“Anita”: il Management del dolore post-capitalistico (intervista)
Svisceriamo “Anita” con Luca Romagnoli evidenziando come sono cambiati i suoi testi nel tempo in relazione al mondo che lo circonda. L’amore, il dolore e una certa rassegnazione all’egemonia capitalistica diventano i nodi centrali degli ultimi lavori del Management
“Anita”, il nuovo singolo dei Management, si trasforma in un buon pretesto per chiedere un’intervista ad una delle band da cui negli anni, in maniera volontaria o meno, si sono ottenute grandi risposte e un’enorme motivazione per reagire ai problemi. Questa intervista, conclusa con un ironico: “Sei libera di farmi sembrare molto più intelligente di quello che sono”, viene consegnata nuda e cruda con la sua presentazione sincera della triste realtà dei fatti.
E la verità è che dagli inizi del 2000 ad oggi “Un mondo al veleno” ha trasformato un po’ tutto: le canzoni sono diventate cupe, l’incubo non è più stupendo ma reale, il sonno è interminabile, le domande delle intervistatrici diventano stucchevolmente esistenziali e le risposte degli artisti (pur rimanendo brillanti) diventano realisticamente pessimiste. “Anita” è un pezzo di “non lotta” che racconta la brutalità dell’oggi. Questa intervista è palesemente rassegnata al presente, brutta come la verità che, se sbattuta in faccia, diventa affascinante quanto un dialogo su un mondo idillico e speranzoso.
Com’è andando il tour?
Siamo in tour da quando è uscito il disco nuovo “Ansia capitale” quindi, se non ricordo male, da giugno dell’anno scorso e le date sono andate tutte davvero strabene, siamo super contenti.
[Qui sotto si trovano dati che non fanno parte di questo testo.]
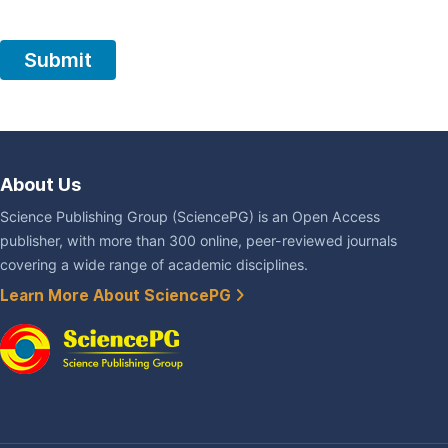
About Us
Science Publishing Group (SciencePG) is an Open Access
publisher, with more than 300 online, peer-reviewed journals
covering a wide range of academic disciplines.
Learn More About SciencePG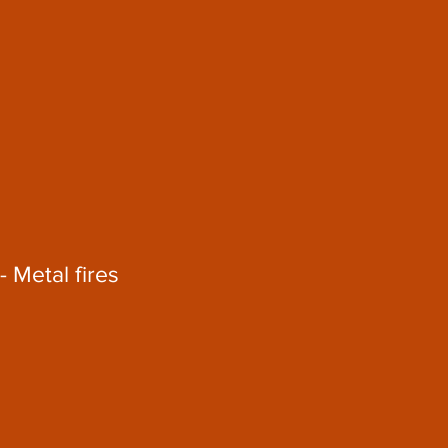
- Metal fires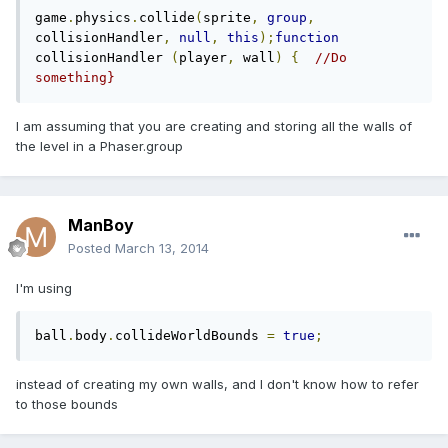
game
.
physics
.
collide
(
sprite
,
group
,
collisionHandler
,
null
,
this
);
function
collisionHandler 
(
player
,
 wall
)
{
//Do 
something}
I am assuming that you are creating and storing all the walls of
the level in a Phaser.group
ManBoy
Posted
March 13, 2014
I'm using
ball
.
body
.
collideWorldBounds 
=
true
;
instead of creating my own walls, and I don't know how to refer
to those bounds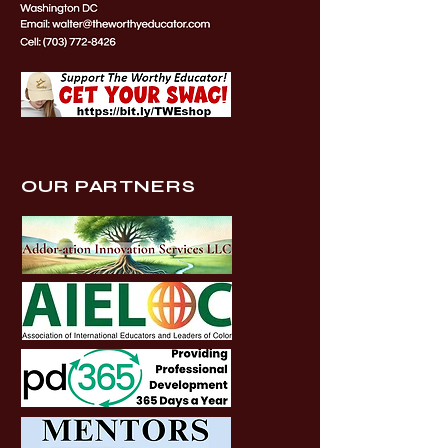
OUR PARTNERS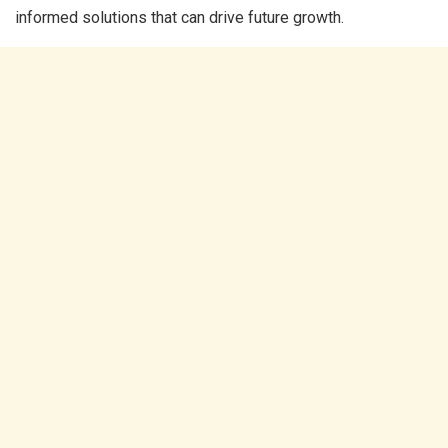
informed solutions that can drive future growth.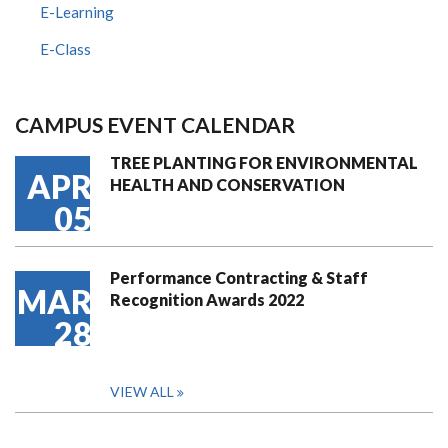
E-Learning
E-Class
CAMPUS EVENT CALENDAR
TREE PLANTING FOR ENVIRONMENTAL
APR
HEALTH AND CONSERVATION
05
Performance Contracting & Staff
MAR
Recognition Awards 2022
28
VIEW ALL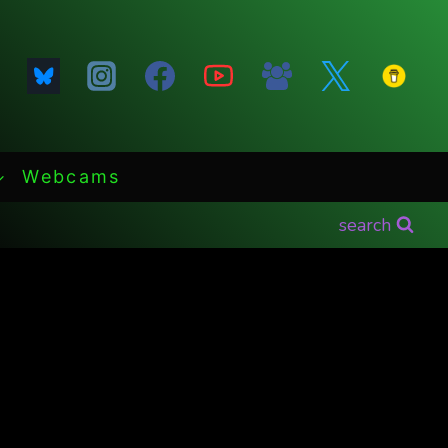
Webcams
search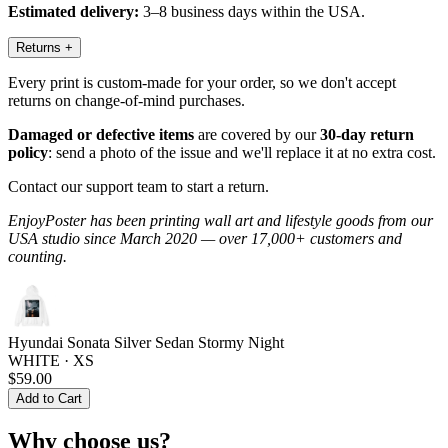
Estimated delivery:
3–8 business days within the USA.
Returns
+
Every print is custom-made for your order, so we don't accept
returns on change-of-mind purchases.
Damaged or defective items
are covered by our
30-day return
policy
: send a photo of the issue and we'll replace it at no extra cost.
Contact our support team to start a return.
EnjoyPoster has been printing wall art and lifestyle goods from our
USA studio since March 2020 — over 17,000+ customers and
counting.
Hyundai Sonata Silver Sedan Stormy Night
WHITE · XS
$59.00
Add to Cart
Why choose us?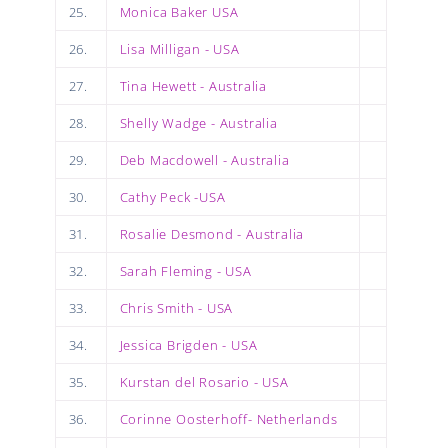
25.
Monica Baker USA
26.
Lisa Milligan - USA
27.
Tina Hewett - Australia
28.
Shelly Wadge - Australia
29.
Deb Macdowell - Australia
30.
Cathy Peck -USA
31.
Rosalie Desmond - Australia
32.
Sarah Fleming - USA
33.
Chris Smith - USA
34.
Jessica Brigden - USA
35.
Kurstan del Rosario - USA
36.
Corinne Oosterhoff- Netherlands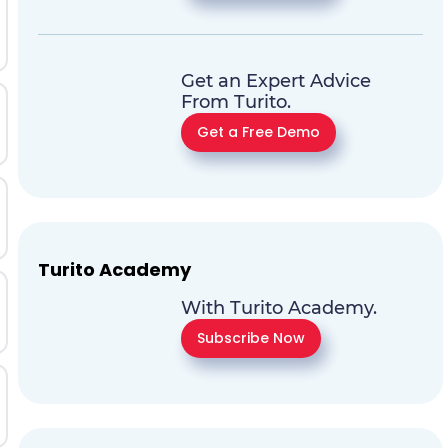
Get an Expert Advice
From Turito.
Get a Free Demo
Turito Academy
With Turito Academy.
Subscribe Now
È finita quella storia dello star fermi, dello star chiusi e non abbiamo intenzione di fermarci più. Vogliamo recuperare il tempo perduto. Siamo un gruppo che live forse si esprime al meglio. Sul palco portiamo ulteriori punti di urgenza che a volte per scelte stilistiche non escono fuori dal disco. È uno scoprire qualcosa in più, un passaggio ulteriore.
Parliamo di “Anita”: nella spiegazione del brano avete descritto il profilo dei “cuori liberi” in relazione all’amore, ma hanno altre caratteristiche?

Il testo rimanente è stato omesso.